* [Your instructions]
Pictures aside, each entry has to be returned exactly as it stands.

[Page images and extracted text]

========================

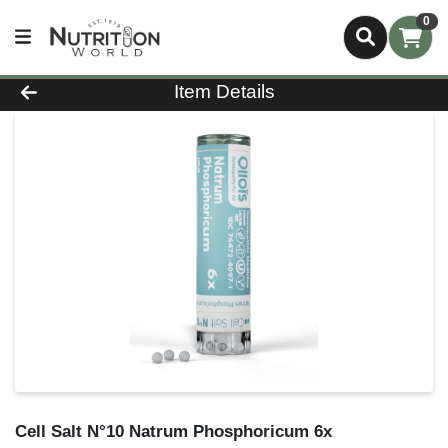
0
Product Details Page
Item Details
Cell Salt N°10 Natrum Phosphoricum 6x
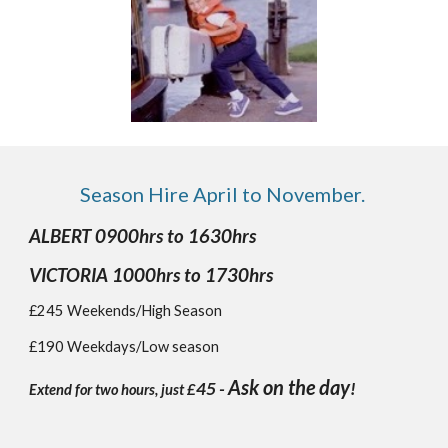
Season Hire
April to November.
ALBERT 0900hrs to 1630hrs
VICTORIA 1000hrs to 1730hrs
£245 Weekends/High Season
£190 Weekdays/Low season
Ask on the day
45 -
!
Extend for two hours, just £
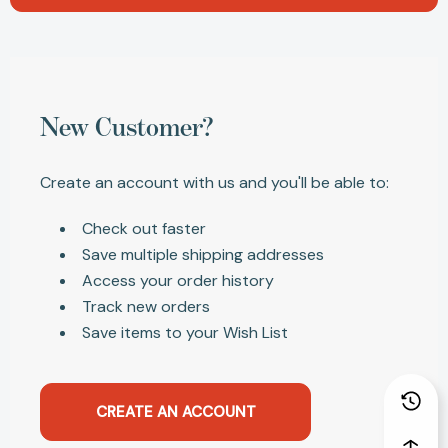
New Customer?
Create an account with us and you'll be able to:
Check out faster
Save multiple shipping addresses
Access your order history
Track new orders
Save items to your Wish List
CREATE AN ACCOUNT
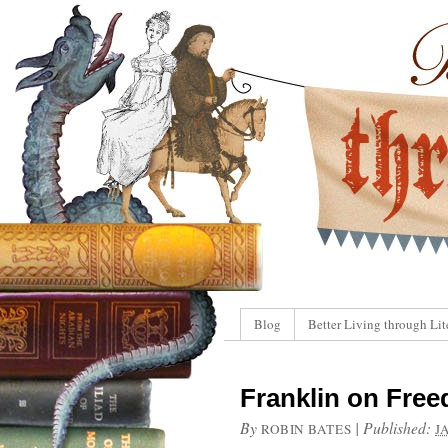
Blog
Better Living through Lit
Franklin on Free
By
|
Published:
ROBIN BATES
J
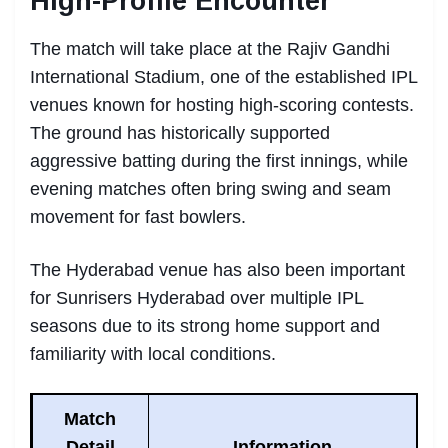
High-Profile Encounter
The match will take place at the Rajiv Gandhi
International Stadium, one of the established IPL
venues known for hosting high-scoring contests.
The ground has historically supported
aggressive batting during the first innings, while
evening matches often bring swing and seam
movement for fast bowlers.
The Hyderabad venue has also been important
for Sunrisers Hyderabad over multiple IPL
seasons due to its strong home support and
familiarity with local conditions.
Match
Detail
Information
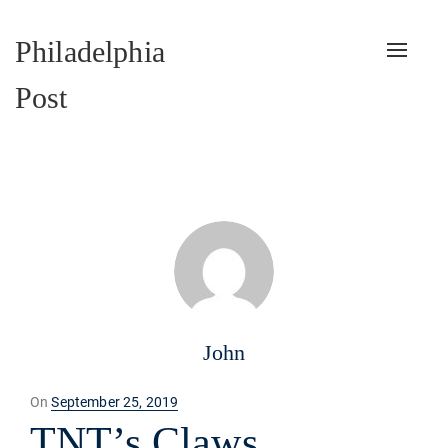
Philadelphia
Toggle
naviga
Post
John
Posted
On
September 25, 2019
on
TNT’s Claws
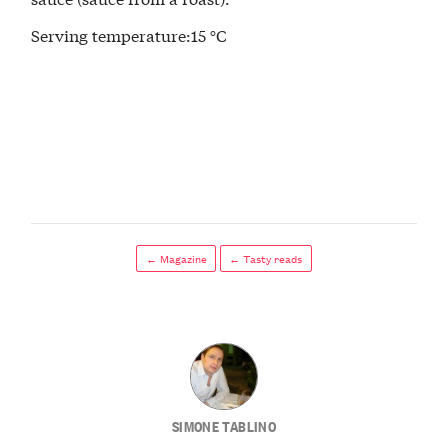
Serving temperature:15 °C
← Magazine
← Tasty reads
SIMONE TABLINO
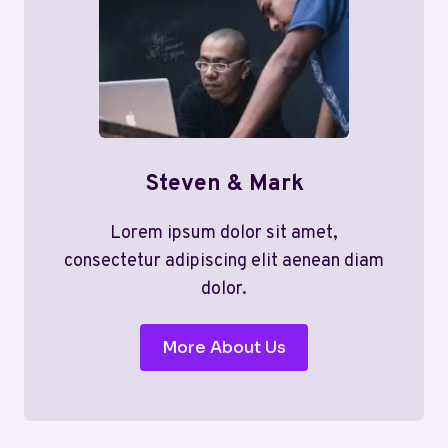
Steven & Mark
Lorem ipsum dolor sit amet,
consectetur adipiscing elit aenean diam
dolor.
More About Us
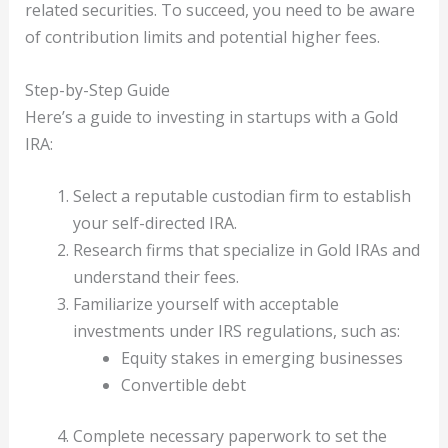
related securities. To succeed, you need to be aware
of contribution limits and potential higher fees.
Step-by-Step Guide
Here’s a guide to investing in startups with a Gold
IRA:
Select a reputable custodian firm to establish
your self-directed IRA.
Research firms that specialize in Gold IRAs and
understand their fees.
Familiarize yourself with acceptable
investments under IRS regulations, such as:
Equity stakes in emerging businesses
Convertible debt
Complete necessary paperwork to set the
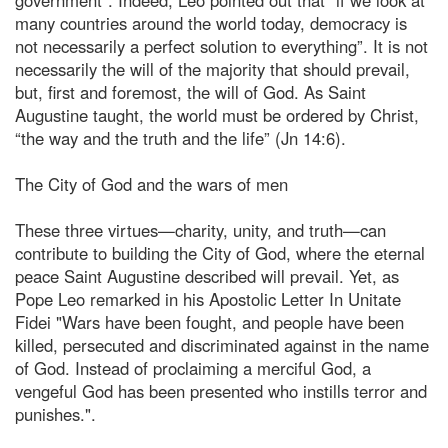
many countries around the world today, democracy is
not necessarily a perfect solution to everything”. It is not
necessarily the will of the majority that should prevail,
but, first and foremost, the will of God. As Saint
Augustine taught, the world must be ordered by Christ,
“the way and the truth and the life” (Jn 14:6).
The City of God and the wars of men
These three virtues—charity, unity, and truth—can
contribute to building the City of God, where the eternal
peace Saint Augustine described will prevail. Yet, as
Pope Leo remarked in his Apostolic Letter In Unitate
Fidei "Wars have been fought, and people have been
killed, persecuted and discriminated against in the name
of God. Instead of proclaiming a merciful God, a
vengeful God has been presented who instills terror and
punishes.".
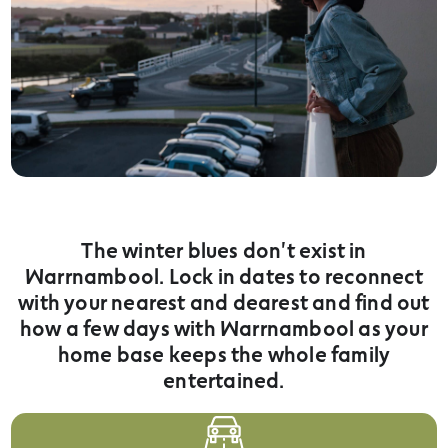
The winter blues don't exist in
Warrnambool. Lock in dates to reconnect
with your nearest and dearest and find out
how a few days with Warrnambool as your
home base keeps the whole family
entertained.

========================

* [Solution below]
0
Product Details Page
Item Details
Cell Salt N°10 Natrum Phosphoricum 6x
Season Hire
April to November.
ALBERT 0900hrs to 1630hrs
VICTORIA 1000hrs to 1730hrs
£245 Weekends/High Season
£190 Weekdays/Low season
Ask on the day
45 -
!
Extend for two hours, just £
New Customer?
Create an account with us and you'll be able to:
Check out faster
Save multiple shipping addresses
Access your order history
Track new orders
Save items to your Wish List
CREATE AN ACCOUNT
Blog
Better Living through Lit
Franklin on Free
By
|
Published:
ROBIN BATES
J
High-Profile Encounter
The match will take place at the Rajiv Gandhi
International Stadium, one of the established IPL
venues known for hosting high-scoring contests.
The ground has historically supported
aggressive batting during the first innings, while
evening matches often bring swing and seam
movement for fast bowlers.
The Hyderabad venue has also been important
for Sunrisers Hyderabad over multiple IPL
seasons due to its strong home support and
familiarity with local conditions.
Match
Detail
Information
Philadelphia
Toggle
naviga
Post
John
Posted
On
September 25, 2019
on
TNT’s Claws
Serving temperature:15 °C
← Magazine
← Tasty reads
SIMONE TABLINO
Steven & Mark
Lorem ipsum dolor sit amet,
consectetur adipiscing elit aenean diam
dolor.
More About Us
related securities. To succeed, you need to be aware
of contribution limits and potential higher fees.
Step-by-Step Guide
Here’s a guide to investing in startups with a Gold
IRA:
Select a reputable custodian firm to establish
your self-directed IRA.
Research firms that specialize in Gold IRAs and
understand their fees.
Familiarize yourself with acceptable
investments under IRS regulations, such as:
Equity stakes in emerging businesses
Convertible debt
Complete necessary paperwork to set the
many countries around the world today, democracy is
not necessarily a perfect solution to everything”. It is not
necessarily the will of the majority that should prevail,
but, first and foremost, the will of God. As Saint
Augustine taught, the world must be ordered by Christ,
“the way and the truth and the life” (Jn 14:6).
The City of God and the wars of men
These three virtues—charity, unity, and truth—can
contribute to building the City of God, where the eternal
peace Saint Augustine described will prevail. Yet, as
Pope Leo remarked in his Apostolic Letter In Unitate
Fidei "Wars have been fought, and people have been
killed, persecuted and discriminated against in the name
of God. Instead of proclaiming a merciful God, a
vengeful God has been presented who instills terror and
punishes.".
The winter blues don't exist in
Warrnambool. Lock in dates to reconnect
with your nearest and dearest and find out
how a few days with Warrnambool as your
home base keeps the whole family
entertained.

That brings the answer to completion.